The Days Inn is better than a day in the ditch.
Maybe I should have gone into marketing.
"toasty 62 degrees"? My, your blood runs cold.
Since I produce my own natural gas, 72 degrees is the order of the day. 62 is a bit nippy (indoors).
Twenty eight is a big number for that distance. You should have stopped in Omaha for lunch with Barack, Warren and Susie.
62 Degrees, yikes! Too cold.
Welcome back.
When I lived in New Hampshire, I was driving my dog to the boarding kennel in a snowstorm.
The car behind me was following too close and, when I slowed to turn into the kennel parking lot, he skidded off the road into the ditch.
He told the cop that I had no brake lights so, when I came out of the kennel, the cop asked me to show him my brake lights.
Unfortunately for the guy in the ditch, I had not driven on and the brake lights were fine.
When I was a kid in Chicago, we used to go out in snowstorms and spin our cars in the beach parking lot, which is the size of Dodger stadium's lot.

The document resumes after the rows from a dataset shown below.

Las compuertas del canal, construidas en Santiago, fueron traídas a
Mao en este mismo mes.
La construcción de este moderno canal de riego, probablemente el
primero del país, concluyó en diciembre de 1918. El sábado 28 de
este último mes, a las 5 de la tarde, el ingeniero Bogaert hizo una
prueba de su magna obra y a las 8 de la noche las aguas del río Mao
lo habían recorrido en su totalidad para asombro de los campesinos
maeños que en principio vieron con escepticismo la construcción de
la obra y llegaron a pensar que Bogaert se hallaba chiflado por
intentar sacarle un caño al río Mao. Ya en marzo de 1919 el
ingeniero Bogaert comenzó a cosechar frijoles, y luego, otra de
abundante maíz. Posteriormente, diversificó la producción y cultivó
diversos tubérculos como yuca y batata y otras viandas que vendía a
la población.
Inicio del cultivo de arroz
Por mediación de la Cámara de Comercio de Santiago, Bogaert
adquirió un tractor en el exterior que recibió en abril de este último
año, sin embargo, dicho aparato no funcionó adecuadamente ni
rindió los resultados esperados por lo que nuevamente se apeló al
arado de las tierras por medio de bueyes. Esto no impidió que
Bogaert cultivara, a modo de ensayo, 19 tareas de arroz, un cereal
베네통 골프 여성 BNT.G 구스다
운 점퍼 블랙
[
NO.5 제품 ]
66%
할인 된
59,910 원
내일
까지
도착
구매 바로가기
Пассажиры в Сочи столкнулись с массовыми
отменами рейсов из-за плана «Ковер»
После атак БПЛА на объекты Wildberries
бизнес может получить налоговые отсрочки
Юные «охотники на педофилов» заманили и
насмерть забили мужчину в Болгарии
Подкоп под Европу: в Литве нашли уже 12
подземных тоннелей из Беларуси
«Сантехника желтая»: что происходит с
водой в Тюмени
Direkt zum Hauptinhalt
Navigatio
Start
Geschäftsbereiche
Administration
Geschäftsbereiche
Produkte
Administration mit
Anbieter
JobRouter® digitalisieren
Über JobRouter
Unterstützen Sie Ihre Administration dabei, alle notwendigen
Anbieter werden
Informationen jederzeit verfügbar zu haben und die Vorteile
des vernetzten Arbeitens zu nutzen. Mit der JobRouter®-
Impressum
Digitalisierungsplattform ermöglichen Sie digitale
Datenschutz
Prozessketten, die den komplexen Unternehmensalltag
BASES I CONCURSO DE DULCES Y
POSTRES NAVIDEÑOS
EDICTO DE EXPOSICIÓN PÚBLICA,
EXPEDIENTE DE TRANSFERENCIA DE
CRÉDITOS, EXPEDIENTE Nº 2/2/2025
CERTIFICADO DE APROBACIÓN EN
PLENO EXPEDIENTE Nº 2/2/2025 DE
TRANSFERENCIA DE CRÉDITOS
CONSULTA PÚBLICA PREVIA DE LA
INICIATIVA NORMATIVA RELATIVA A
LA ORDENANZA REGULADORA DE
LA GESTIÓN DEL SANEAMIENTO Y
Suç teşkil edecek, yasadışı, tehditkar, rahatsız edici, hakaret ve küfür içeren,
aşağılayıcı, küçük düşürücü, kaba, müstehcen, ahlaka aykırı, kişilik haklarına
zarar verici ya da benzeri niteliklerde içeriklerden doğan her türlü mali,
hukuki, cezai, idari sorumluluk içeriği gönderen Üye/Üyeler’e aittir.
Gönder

I learned how to drive in snow and never forgot. Some people never learn even though they live in snow country.
That was good workmanlike travel blogging.I hope Zeus forgives you.
I sleep at anywhere between 58 and 62, but 68 is the up and about temperature chez Snark. I would needs a big sweater or constant activity to be comfortable at 62.
I'm super jealous of all the hiking accomplishments, too!
Sounds like you had a good trip and I'm glad you're now in a Safe Space.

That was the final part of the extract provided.